GROWING FROM A STRONG FOUNDATION

The strength of our combined Group, and our plans for growth through synergy gains and investment, will help to build on increases in underlying revenue and trading profit.

Overall Group underlying revenue increased by 27% in 2016/17 to £779.2m. Excluding the one month of trading from Van Gansewinkel Groep (VGG), revenue increased by 4% at constant currency to £715.4m. Trading profit on continuing businesses, before non-trading and exceptional items, increased by 9% to £36.5m at reported rates (9% decrease at constant currency). For the post-merger period of March 2017, VGG generated a trading profit of £3.9m on revenue of £71.5m.

GROUP SUMMARY

  REVENUE YEAR ENDED TRADING PROFIT YEAR ENDED
Continuing operations Mar 17
£m
Mar 16
£m
Variance reported % Variance % CER Mar 17
£m
Mar 16
£m
Variance reported % Variance % CER
Commercial 347.6  297.3  17% 2% 22.6  15.4  47% 27%
Hazardous 160.2  136.2  18% 3% 19.3  15.6  24% 9%
Municipal 207.6  187.7  11% 8% (2.6) 9.4  N/A N/A
Group central services - -     (6.7) (7.0) 4% 4%
  715.4  621.2  15% 4% 32.6  33.4  -2% -19%
VGG 71.5  -     3.9  -    
Inter-segment revenue (7.7) (6.4)     - -    
Total 779.2  614.8  27% 14% 36.5  33.4  9% -9%
*CER = at constant exchange rate
Revenue in 2016 excludes the impact of the non-trading item of £1.0m
  Trading profit margins1 £m Return on operating assets1 %
2017 4.5 10.9
2016 5.4 12.0
2015 5.7 12.2
2014 7.2 15.1
2013 6.2 11.4
1 All values quoted are for Shanks legacy businesses only
NON-TRADING AND EXCEPTIONAL ITEMS EXCLUDED FROM PRE-TAX UNDERLYING PROFITS

To enable a better understanding of underlying performance, certain items are excluded from trading profit and underlying profit due to their size, nature or incidence.

Total non-trading and exceptional items from continuing operations amounted to £87.1m (2016: £23.5m).
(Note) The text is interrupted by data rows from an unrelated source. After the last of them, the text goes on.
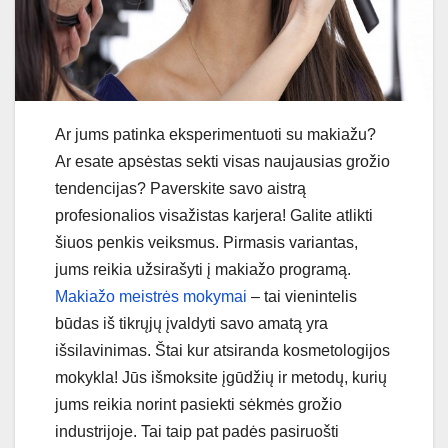
Ar jums patinka eksperimentuoti su makiažu?
Ar esate apsėstas sekti visas naujausias grožio
tendencijas? Paverskite savo aistrą
profesionalios visažistas karjera! Galite atlikti
šiuos penkis veiksmus. Pirmasis variantas,
jums reikia užsirašyti į makiažo programą.
Makiažo meistrės mokymai
– tai vienintelis
būdas iš tikrųjų įvaldyti savo amatą yra
išsilavinimas. Štai kur atsiranda kosmetologijos
mokykla! Jūs išmoksite įgūdžių ir metodų, kurių
jums reikia norint pasiekti sėkmės grožio
industrijoje. Tai taip pat padės pasiruošti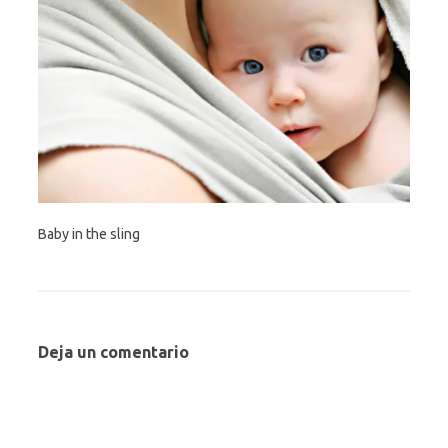
Baby in the sling
Deja un comentario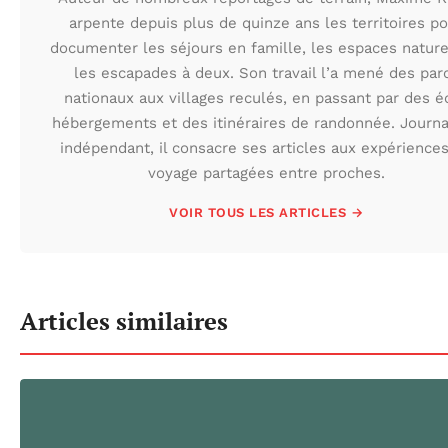
arpente depuis plus de quinze ans les territoires p
documenter les séjours en famille, les espaces nature
les escapades à deux. Son travail l’a mené des par
nationaux aux villages reculés, en passant par des é
hébergements et des itinéraires de randonnée. Journa
indépendant, il consacre ses articles aux expérience
voyage partagées entre proches.
VOIR TOUS LES ARTICLES →
Articles similaires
These items are explained further in note 4 to the financial statements and include:

Deal-related

  • Merger related transaction and integration costs of £38.2m (2016: £0.8m) which include all deal related fees and the costs of the arrangement of the new financing facility
  • Amortisation of intangible assets acquired in business combinations of £2.1m which has increased due to the VGG merger and the identification of intangibles as part of the fair value exercise (2016: £1.8m)

Municipal–related

  • As previously advised, Municipal UK onerous contract provisions of £28.2m (2016: £5.0m) include increases relating to Cumbria and D&G contracts given market changes in the year and new provisions against Barnsley, Doncaster and Rotherham (BDR), Wakefield and Derby commissioning
  • Impairment of assets of £9.2m (2016: £nil), principally plant and equipment at the Westcott Park anaerobic digestion facility and other UK Municipal intangible assets
  • Other items of £6.9m (2016: £4.9m) including contractual issues in Municipal UK caused by delays at the Derby contract due to the insolvency of a major contractor, incremental third party and waste disposal costs at Wakefield following on from the subcontractor insolvency in the prior year and incremental costs relating to the East London fire in 2014 that could not be claimed from the insurers

Other

  • Restructuring charges and associated costs of £2.4m (2016: £2.4m) relating to the previously announced close out of structural cost reduction programmes started in the prior year;
  • Portfolio management activity net loss of £0.1m (2016: £8.7m) following the sale of the groundworks business in Netherlands and the Industrial Cleaning business in Wallonia along with disposals of surplus land and other assets; and
  • Financing fair value measurements of £nil (2016: credit of £0.1m). The operating loss on a statutory basis, after taking account of all non-trading and exceptional items, was £39.0m (2016: profit of £9.8m).
Net finance costs

Net finance costs, excluding the change in the fair value of derivatives and exceptional deal related finance charges, were £0.6m lower year on year at £12.8m. Given the equity fundraising early in the second half of the year and the delayed completion of the merger, lower borrowing levels have resulted in reduced interest charges. The decline in finance income is driven by the disposal of 49.99% of the equity in the Wakefield SPV in March 2016 which has resulted in equity accounting for our remaining interest as a joint venture. There is a corresponding reduction in the level of interest charge for PFI/PPP non-recourse net debt.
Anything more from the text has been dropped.